Gill took over the control of the affairs at Yes Bank in March this year. While the times have been tough for the bank since then, the optimism shown by him across the interview should certainly be a nerve-soother for the investors. As they talked about the recent Board changes, Mr. Gill termed the appointment of ex-deputy governor of RBI, Mr. R Gandhi as an additional director on YES Bank’s board as an extremely positive development. He further shared, “the last board meeting, held on the sidelines of the AGM was attended in-person by Mr. Gandhi and the Board felt enriched with his sectoral experience. The timing of resignations of the other two board members is purely coincidental, and not related to bank fundamentals per se.

In terms of Capital Raising plans, he shared that the Bank has been in touch with multiple Private Equity (PE) investors, and the bank should be able to raise some capital soon. While the current valuation may be lower than the historical averages, but the bank would focus on the priorities, and that is the revival of the growth story for the bank. Even when the markets have been considering the tight liquidity in the financial sector as a big negative, Mr. Gill seemed confident in respect of the investor interest for making the capital raising plans a success as he also shared the shareholders’ suggestions for a rights issue during the Annual General Meeting (AGM), instead of approaching the PE investors. “It was gratifying to see how much goodwill the bank enjoys among its shareholders,” he said.

As the talks turned towards the credit cost guidance, he expressed complete confidence in the guidance shared by the Bank during the declaration of annual financial results. While the Credit Rating Agencies have also placed the bank on rating review on concerns of asset quality slippages and other concerns, CEO reiterated its stance of earlier credit cost guidance of 125 bps (basis points) or in simpler terms, 1.25% and in fact shared that several positive developments have taken place in the interim. Amidst the talks of large exposures in the defaulting companies, he further shared that the current guidance has factored in all the negative concerns and things can only take a positive turn around here.

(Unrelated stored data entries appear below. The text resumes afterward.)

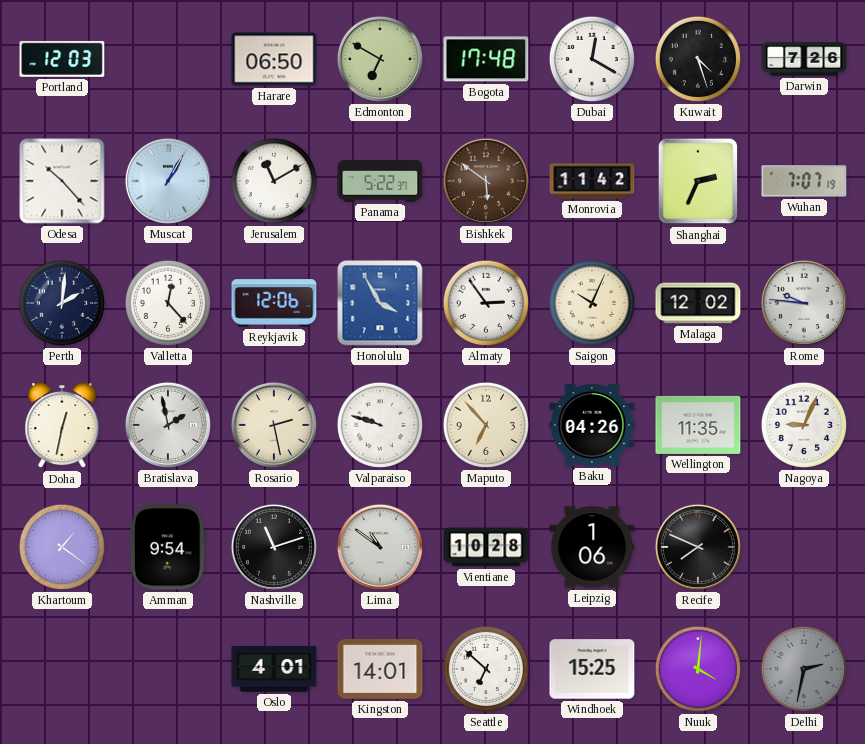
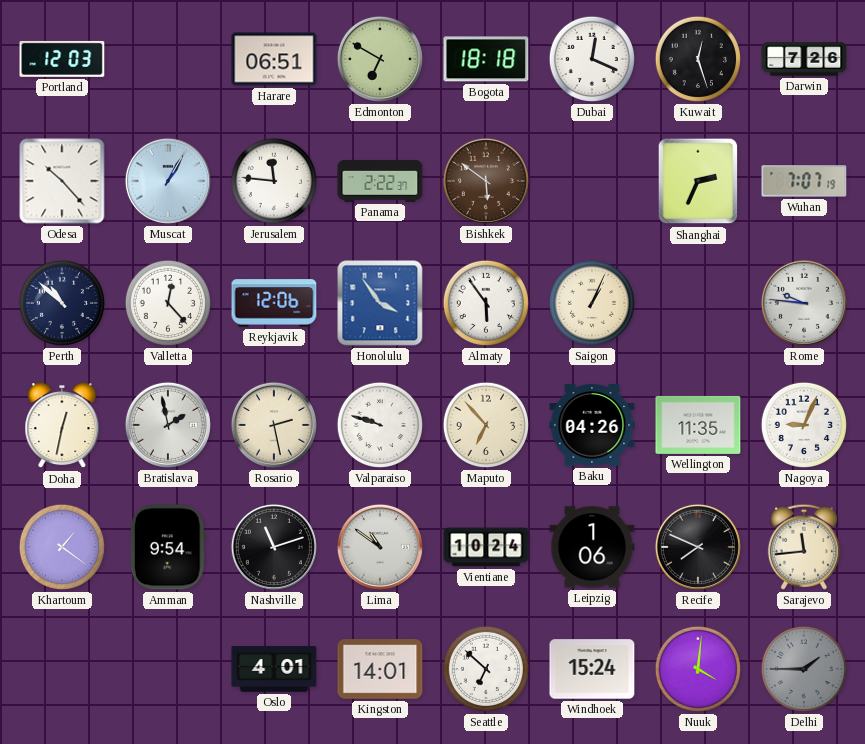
Harare: 06:50 -> 06:51
Bogota: 17:48 -> 18:18
Dubai: 12:20 -> 12:19
Kuwait: 4:27 -> 12:27
Jerusalem: 11:10 -> 11:46
Panama: 5:22 -> 2:22
Monrovia: 11:42 -> none
Perth: 2:01 -> 10:52
Honolulu: 3:55 -> 3:54
Almaty: 2:54 -> 5:54
Saigon: 10:04 -> 1:04
Malaga: 12:02 -> none
Vientiane: 10:28 -> 10:24
Sarajevo: none -> 11:44
Windhoek: 15:25 -> 15:24
Delhi: 2:32 -> 1:45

The bank has been under a phase of strong growth for the past five years, and the current period seems to be a phase of consolidation and preservation of investor confidence. With the changing contours in the economy re-defining the macros for the financial sector, the Bank is moving across a phase of transition. Mr. Gill seemed optimistic about the future outlook for the bank as he shared, “Q2 would help us reignite our journey towards growth, with some capital expected to be raised by that time. Going forward, the asset quality concerns are also expected to soften with the overall improvement in the structural challenges the economy is currently facing, more specifically, the financial sector. The risk management at the bank, the foundation for the bank’s business model, has historically been its key differentiator in the market, and while we may be facing some headwinds presently, the business model has been intact.

With Mr. Gill laying the foundation of a strong commitment towards the bank’s future outlook with his philosophy of ‘Grow, Learn, Evolve,’ it seems like the time is ripe to ‘Say YES for Growth.’